▶ **TASK ITEM**: Throughout the material, some lines may have the word "данных". Count them and give the number only.
== Segment start ==
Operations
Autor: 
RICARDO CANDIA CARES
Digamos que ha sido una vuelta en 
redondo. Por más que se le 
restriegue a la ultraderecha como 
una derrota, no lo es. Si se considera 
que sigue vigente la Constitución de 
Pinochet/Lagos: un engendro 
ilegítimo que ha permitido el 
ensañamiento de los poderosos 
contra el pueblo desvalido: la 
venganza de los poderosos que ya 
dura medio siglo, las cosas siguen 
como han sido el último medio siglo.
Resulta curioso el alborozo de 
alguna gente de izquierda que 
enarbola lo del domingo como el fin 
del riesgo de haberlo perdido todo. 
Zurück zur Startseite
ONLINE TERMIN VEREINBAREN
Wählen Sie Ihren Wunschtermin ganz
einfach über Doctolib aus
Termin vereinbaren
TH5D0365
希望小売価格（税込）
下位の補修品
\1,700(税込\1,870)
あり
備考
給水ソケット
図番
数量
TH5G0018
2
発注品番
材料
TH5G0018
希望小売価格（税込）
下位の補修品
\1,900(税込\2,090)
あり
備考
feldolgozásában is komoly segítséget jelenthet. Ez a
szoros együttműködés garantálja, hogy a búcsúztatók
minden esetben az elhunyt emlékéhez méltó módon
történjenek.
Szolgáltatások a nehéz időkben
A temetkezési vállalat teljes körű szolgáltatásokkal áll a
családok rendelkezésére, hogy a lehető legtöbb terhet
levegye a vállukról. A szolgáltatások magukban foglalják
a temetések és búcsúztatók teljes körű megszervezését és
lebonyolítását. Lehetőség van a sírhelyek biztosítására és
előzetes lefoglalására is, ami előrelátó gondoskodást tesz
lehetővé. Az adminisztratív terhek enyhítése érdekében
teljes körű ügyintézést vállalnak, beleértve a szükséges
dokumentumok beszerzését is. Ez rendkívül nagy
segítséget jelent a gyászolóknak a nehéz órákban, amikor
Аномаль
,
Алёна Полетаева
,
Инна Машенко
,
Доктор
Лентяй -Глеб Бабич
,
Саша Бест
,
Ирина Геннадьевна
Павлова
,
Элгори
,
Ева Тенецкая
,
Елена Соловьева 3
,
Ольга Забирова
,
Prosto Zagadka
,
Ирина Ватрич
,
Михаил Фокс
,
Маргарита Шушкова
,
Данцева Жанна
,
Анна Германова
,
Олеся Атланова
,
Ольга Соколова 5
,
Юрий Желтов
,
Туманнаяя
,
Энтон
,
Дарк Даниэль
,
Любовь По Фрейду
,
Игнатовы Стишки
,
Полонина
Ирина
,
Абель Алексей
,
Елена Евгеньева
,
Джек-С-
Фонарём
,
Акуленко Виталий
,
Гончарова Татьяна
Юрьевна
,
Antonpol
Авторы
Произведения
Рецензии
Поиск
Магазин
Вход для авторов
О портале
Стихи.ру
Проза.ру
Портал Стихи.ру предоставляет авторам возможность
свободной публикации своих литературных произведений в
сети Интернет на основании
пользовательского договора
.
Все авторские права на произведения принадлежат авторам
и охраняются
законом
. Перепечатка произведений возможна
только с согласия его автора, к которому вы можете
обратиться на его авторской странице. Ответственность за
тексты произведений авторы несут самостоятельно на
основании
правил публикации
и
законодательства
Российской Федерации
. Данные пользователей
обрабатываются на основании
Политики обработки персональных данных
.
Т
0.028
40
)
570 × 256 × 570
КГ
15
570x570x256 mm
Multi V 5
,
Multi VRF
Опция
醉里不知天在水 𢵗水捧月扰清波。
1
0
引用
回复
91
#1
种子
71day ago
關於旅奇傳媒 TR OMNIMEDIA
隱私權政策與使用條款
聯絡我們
== Segment end ==
== Segment start ==
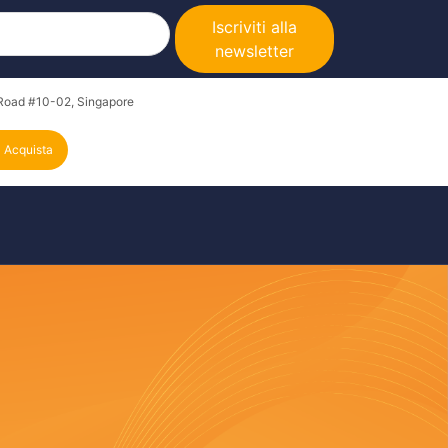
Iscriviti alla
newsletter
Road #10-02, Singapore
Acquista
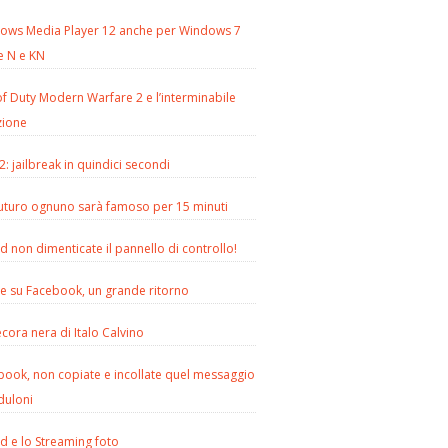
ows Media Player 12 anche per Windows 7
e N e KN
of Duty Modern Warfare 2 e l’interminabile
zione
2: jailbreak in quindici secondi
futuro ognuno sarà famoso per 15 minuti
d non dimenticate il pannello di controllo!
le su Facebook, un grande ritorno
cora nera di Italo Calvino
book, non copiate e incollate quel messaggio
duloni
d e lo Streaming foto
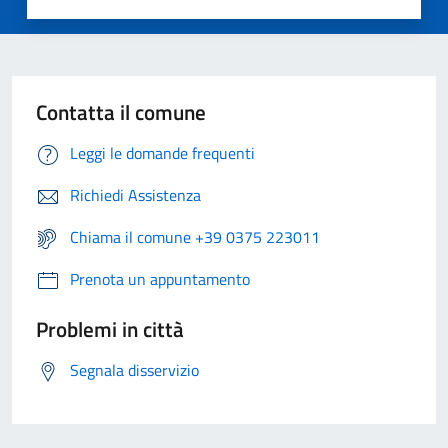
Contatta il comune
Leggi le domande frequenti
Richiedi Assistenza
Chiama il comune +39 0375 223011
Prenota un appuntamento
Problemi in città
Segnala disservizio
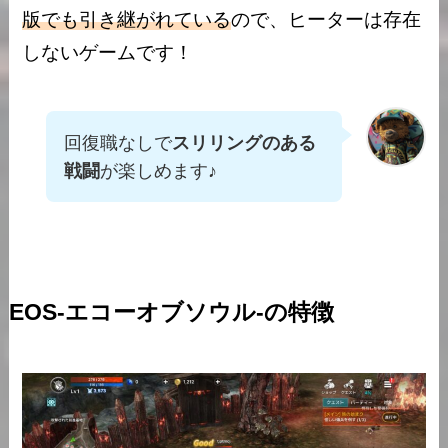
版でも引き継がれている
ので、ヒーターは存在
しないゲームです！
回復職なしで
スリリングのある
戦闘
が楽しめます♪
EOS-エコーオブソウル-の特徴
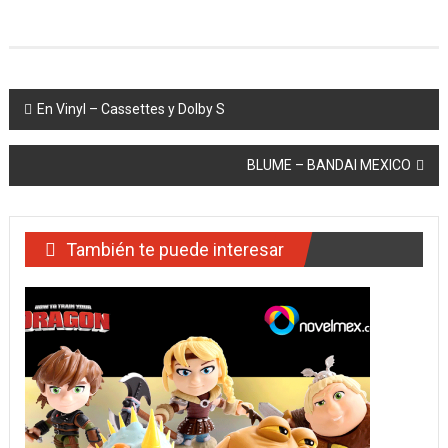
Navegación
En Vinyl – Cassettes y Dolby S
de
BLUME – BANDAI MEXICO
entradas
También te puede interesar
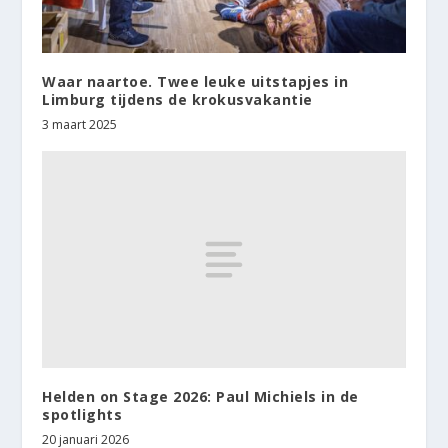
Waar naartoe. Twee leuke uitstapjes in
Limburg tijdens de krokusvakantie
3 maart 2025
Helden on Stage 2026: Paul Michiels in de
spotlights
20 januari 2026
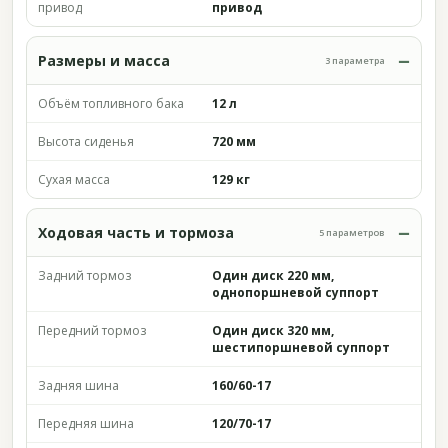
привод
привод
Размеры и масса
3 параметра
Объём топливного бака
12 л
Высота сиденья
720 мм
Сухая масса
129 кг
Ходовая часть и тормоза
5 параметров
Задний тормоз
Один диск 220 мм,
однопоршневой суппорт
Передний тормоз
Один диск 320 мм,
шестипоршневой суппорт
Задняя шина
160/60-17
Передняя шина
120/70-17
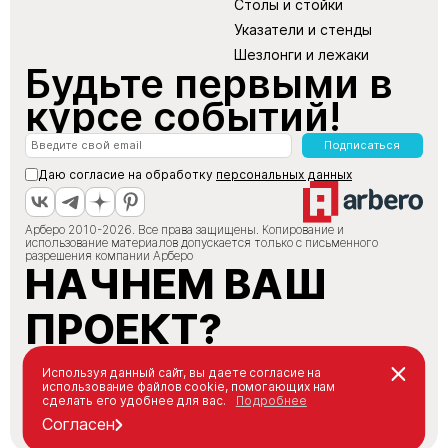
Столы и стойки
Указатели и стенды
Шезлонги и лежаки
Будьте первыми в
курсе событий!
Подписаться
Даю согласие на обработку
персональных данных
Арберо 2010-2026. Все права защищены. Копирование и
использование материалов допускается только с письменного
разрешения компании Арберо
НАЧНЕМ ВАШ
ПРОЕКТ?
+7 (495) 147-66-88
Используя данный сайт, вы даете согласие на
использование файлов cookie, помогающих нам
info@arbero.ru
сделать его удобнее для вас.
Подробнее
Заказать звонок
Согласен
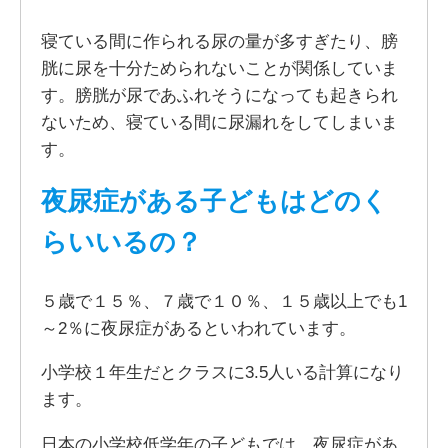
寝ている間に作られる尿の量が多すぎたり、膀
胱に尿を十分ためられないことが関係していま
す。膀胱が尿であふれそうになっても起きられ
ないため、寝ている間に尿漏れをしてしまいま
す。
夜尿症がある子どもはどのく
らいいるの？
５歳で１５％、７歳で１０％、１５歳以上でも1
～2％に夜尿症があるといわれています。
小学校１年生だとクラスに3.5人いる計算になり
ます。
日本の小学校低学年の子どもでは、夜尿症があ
== Segment end ==
▶ **ANSWER FOR THE TASK**: 2